Practical Classics (UK)
Q My friend has just bought a Cavalier 1300 that was running well when sold, but on the journey back it started to run on three cylinders. By the time he got home, one plug had oiled up. He's no idea what's wrong, but I have a very bad feeling. Any advice? Dave Smith, Worcester
A Start by swapping ignition components between cylinders. If you can't clean the fouled plug, just replace it. See if the misfire follows the plug or lead, or even the distributor cap. If not, remove the plug lead (using insulated pliers) from the offending cylinder with the engine running. If no difference at all, at any revs, then the ignition system is still a suspect. Test for a spark by holding the lead a good 5-10mm away from the cylinderhead. There should be a strong spark. If it appears that the engine slows or becomes rougher without the lead, then that cylinder is firing – but isn't burning very effectively, which is perhaps why the plug oiled up. Investigate the inlet manifold for air leaks around that cylinder. Look for cracked and broken castings, loose nuts or missing washers, a warped manifold or a servo hose that's loose or perished. A leak will unduly affect the cylinder closest to it, which will draw in outside air instead of air/fuel mixture. If all this draws a blank, perform a compression test. Remove all plugs. Disconnect coil LT lead. Depress accelerator fully and crank engine through about 5 compression strokes, or until the gauge reaches its maximum reading.

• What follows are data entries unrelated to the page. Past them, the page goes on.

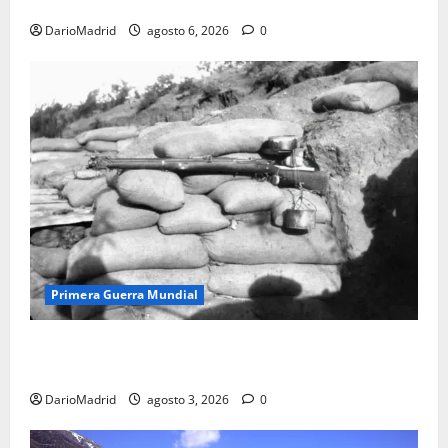
olvidada de las 23 monjas Adoratrices
DarioMadrid
agosto 6, 2026
0
Primera Guerra Mundial
Fusiles de goteo (drip rifles): el truco de dos latas
de agua que engañó a al ejército turco
DarioMadrid
agosto 3, 2026
0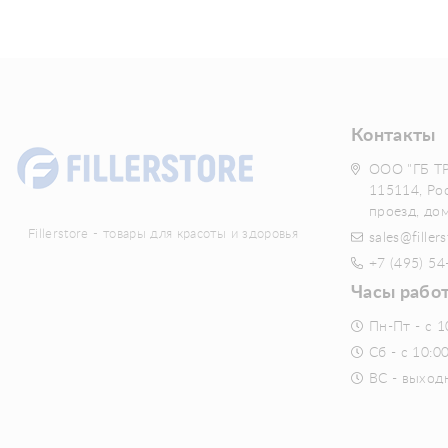
Контакты
ООО "ГБ Т
115114, Ро
проезд, до
Fillerstore - товары для красоты и здоровья
sales@fillers
+7 (495) 54
Часы рабо
Пн-Пт - с 1
Сб - с 10:0
ВС - выход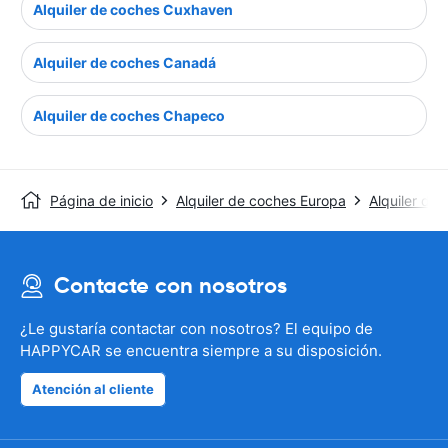
Alquiler de coches Cuxhaven
Alquiler de coches Canadá
Alquiler de coches Chapeco
Página de inicio
Alquiler de coches Europa
Alquiler de
Contacte con nosotros
¿Le gustaría contactar con nosotros? El equipo de
HAPPYCAR se encuentra siempre a su disposición.
Atención al cliente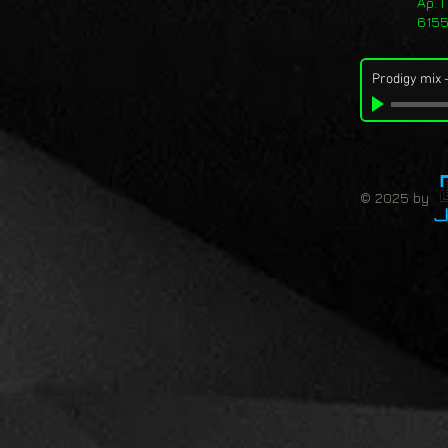
Αρ. 
615
Prodigy mix
© 2025 by 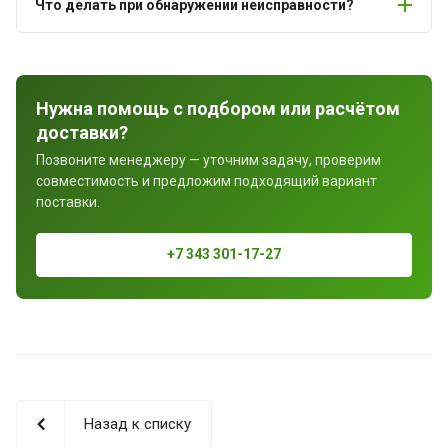
Что делать при обнаружении неисправности?
Нужна помощь с подбором или расчётом
доставки?
Позвоните менеджеру — уточним задачу, проверим
совместимость и предложим подходящий вариант
поставки.
+7 343 301-17-27
Назад к списку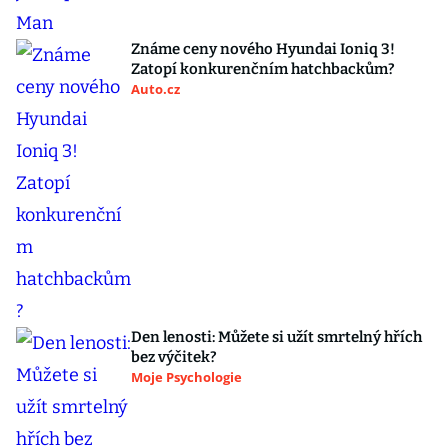
Známe ceny nového Hyundai Ioniq 3!
Zatopí konkurenčním hatchbackům?
Auto.cz
Den lenosti: Můžete si užít smrtelný hřích
bez výčitek?
Moje Psychologie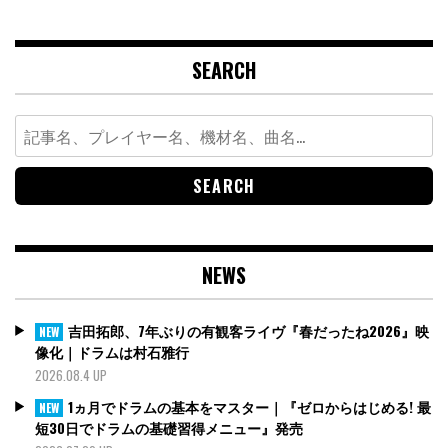
SEARCH
Search
for:
NEWS
吉田拓郎、7年ぶりの有観客ライヴ『春だったね2026』映
NEW
像化｜ドラムは村石雅行
2026.08.4 UP
1ヵ月でドラムの基本をマスター｜『ゼロからはじめる! 最
NEW
短30日でドラムの基礎習得メニュー』発売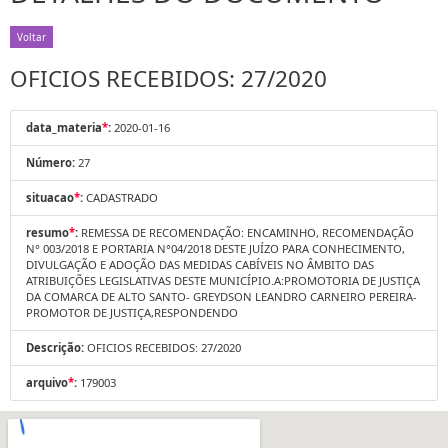
Voltar
OFICIOS RECEBIDOS: 27/2020
data_materia
*
:
2020-01-16
Número:
27
situacao
*
:
CADASTRADO
resumo
*
:
REMESSA DE RECOMENDAÇÃO: ENCAMINHO, RECOMENDAÇÃO
N° 003/2018 E PORTARIA N°04/2018 DESTE JUÍZO PARA CONHECIMENTO,
DIVULGAÇÃO E ADOÇÃO DAS MEDIDAS CABÍVEIS NO ÂMBITO DAS
ATRIBUIÇÕES LEGISLATIVAS DESTE MUNICÍPIO.A:PROMOTORIA DE JUSTIÇA
DA COMARCA DE ALTO SANTO- GREYDSON LEANDRO CARNEIRO PEREIRA-
PROMOTOR DE JUSTIÇA,RESPONDENDO
Descrição:
OFICIOS RECEBIDOS: 27/2020
arquivo
*
:
179003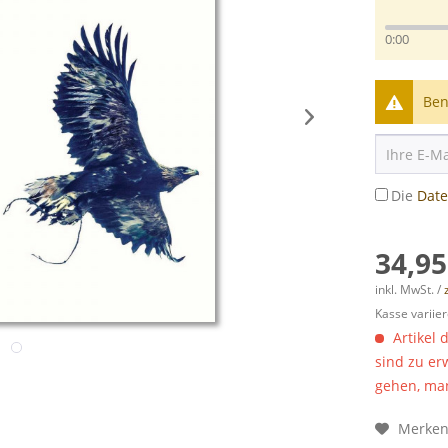
0:00
Ben
Die
Dat
34,95
inkl. MwSt. /
Kasse variier
Artikel 
sind zu er
gehen, man
Merke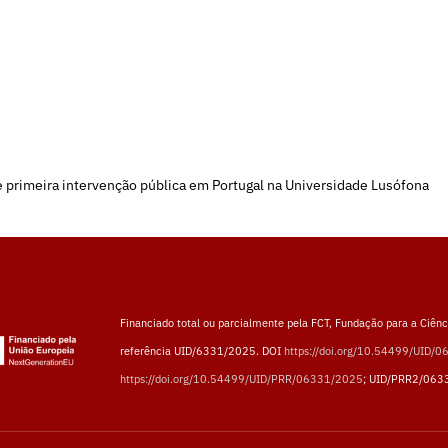
e primeira intervenção pública em Portugal na Universidade Lusófona
Financiado total ou parcialmente pela FCT, Fundação para a Ciênci
referência UID/6331/2025. DOI
https://doi.org/10.54499/UID/
https://doi.org/10.54499/UID/PRR/06331/2025
; UID/PRR2/063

All cylinders should read about the same. If your suspect cylinder is low, put a few squirts of engine oil down the spark plug hole and quickly retest that cylinder. If the compression improves dramatically, then the piston is the culprit. If not, suspect a valve and its seat. Do check the valve clearance before tearing the cylinderhead off.
If the piston or rings are defective, it's possible the cylinder is scored which may require a rebore. It may be more cost effective to replace the engine.